Dataset entries
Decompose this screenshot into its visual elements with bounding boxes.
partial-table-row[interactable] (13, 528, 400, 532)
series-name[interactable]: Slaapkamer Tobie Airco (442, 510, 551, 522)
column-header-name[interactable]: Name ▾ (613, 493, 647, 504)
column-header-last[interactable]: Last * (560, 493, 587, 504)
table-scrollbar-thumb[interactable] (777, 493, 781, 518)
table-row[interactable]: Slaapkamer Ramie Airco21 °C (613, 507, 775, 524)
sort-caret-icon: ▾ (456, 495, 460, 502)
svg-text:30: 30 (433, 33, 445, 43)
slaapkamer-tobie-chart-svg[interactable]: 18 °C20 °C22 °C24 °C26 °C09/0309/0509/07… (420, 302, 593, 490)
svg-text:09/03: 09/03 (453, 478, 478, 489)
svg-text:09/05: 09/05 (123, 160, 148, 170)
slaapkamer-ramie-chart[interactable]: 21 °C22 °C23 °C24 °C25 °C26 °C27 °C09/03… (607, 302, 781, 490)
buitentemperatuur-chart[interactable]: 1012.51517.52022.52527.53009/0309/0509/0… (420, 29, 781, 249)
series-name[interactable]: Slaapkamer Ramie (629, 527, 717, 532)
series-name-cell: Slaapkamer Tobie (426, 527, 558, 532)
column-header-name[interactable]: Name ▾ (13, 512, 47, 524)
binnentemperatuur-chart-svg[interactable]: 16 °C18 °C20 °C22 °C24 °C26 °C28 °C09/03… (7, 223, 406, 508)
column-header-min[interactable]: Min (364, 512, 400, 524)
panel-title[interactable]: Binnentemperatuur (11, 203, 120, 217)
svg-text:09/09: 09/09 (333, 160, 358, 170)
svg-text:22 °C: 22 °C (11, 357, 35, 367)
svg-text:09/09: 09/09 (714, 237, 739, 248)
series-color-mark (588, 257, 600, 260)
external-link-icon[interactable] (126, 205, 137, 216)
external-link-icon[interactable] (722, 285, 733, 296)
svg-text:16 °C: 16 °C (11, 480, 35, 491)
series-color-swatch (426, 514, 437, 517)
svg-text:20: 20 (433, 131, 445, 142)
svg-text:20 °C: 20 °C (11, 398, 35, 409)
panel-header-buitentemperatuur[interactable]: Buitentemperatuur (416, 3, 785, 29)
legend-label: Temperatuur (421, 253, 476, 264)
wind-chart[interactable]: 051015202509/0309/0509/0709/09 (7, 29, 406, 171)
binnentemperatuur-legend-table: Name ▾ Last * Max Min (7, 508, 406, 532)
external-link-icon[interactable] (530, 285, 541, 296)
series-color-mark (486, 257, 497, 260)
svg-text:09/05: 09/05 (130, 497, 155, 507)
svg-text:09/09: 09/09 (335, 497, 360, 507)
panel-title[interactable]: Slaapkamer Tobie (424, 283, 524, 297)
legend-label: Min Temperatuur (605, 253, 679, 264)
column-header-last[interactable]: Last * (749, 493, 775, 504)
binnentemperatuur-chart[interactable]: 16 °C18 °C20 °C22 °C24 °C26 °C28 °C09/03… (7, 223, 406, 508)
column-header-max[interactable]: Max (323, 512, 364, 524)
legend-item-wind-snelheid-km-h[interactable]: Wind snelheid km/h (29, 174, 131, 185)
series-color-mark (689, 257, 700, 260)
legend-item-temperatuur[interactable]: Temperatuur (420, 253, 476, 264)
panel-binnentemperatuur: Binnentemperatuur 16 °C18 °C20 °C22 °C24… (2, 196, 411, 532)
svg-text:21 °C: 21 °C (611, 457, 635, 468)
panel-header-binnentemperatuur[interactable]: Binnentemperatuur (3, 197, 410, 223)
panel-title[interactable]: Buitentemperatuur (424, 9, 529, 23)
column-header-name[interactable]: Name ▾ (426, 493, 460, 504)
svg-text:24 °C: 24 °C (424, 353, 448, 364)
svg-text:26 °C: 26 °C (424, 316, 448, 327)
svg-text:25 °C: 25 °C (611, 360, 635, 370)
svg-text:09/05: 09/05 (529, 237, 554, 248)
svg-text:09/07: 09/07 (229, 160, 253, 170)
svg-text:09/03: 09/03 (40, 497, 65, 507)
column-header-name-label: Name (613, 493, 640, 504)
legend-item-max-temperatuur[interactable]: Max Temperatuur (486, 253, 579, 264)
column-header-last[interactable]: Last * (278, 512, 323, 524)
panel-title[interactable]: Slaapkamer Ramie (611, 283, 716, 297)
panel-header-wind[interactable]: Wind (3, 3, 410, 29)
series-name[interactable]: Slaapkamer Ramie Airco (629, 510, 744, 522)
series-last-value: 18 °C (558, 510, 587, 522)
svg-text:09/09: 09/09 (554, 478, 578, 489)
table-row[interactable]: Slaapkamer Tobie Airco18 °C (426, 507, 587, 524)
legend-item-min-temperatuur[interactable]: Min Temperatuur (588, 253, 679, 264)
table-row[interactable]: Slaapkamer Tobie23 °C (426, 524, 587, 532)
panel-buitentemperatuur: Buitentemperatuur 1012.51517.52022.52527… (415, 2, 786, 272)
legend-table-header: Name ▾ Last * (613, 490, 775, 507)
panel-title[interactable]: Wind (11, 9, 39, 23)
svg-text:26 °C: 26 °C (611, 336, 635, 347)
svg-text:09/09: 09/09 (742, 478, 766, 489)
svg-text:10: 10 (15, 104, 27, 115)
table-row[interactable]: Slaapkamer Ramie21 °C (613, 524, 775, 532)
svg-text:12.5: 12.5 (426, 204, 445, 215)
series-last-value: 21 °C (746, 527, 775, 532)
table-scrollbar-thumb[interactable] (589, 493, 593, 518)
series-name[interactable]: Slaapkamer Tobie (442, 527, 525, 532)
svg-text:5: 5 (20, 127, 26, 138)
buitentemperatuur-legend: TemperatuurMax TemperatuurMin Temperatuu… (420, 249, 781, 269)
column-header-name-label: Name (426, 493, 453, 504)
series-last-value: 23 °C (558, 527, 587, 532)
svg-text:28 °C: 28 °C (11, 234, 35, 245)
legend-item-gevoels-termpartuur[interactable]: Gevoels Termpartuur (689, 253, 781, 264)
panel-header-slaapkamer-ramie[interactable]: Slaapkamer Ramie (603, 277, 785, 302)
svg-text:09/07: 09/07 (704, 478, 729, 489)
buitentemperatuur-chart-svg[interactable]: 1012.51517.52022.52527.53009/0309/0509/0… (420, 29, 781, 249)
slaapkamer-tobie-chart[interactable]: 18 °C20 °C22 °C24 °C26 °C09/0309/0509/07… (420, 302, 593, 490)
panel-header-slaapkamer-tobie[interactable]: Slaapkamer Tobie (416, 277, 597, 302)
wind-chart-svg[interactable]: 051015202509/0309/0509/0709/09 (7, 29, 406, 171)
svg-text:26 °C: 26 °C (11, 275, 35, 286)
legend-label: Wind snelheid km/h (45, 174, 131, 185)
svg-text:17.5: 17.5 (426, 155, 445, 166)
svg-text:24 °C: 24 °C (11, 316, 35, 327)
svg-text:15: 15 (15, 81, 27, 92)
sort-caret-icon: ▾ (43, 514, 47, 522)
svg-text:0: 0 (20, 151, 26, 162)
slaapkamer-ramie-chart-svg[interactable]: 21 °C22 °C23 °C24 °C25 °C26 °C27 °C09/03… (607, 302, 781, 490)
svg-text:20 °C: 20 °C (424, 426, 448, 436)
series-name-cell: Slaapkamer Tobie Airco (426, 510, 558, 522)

Problem to solve
Read through the entries and count the lines where "chart" appears; respond with the number only.

Output
10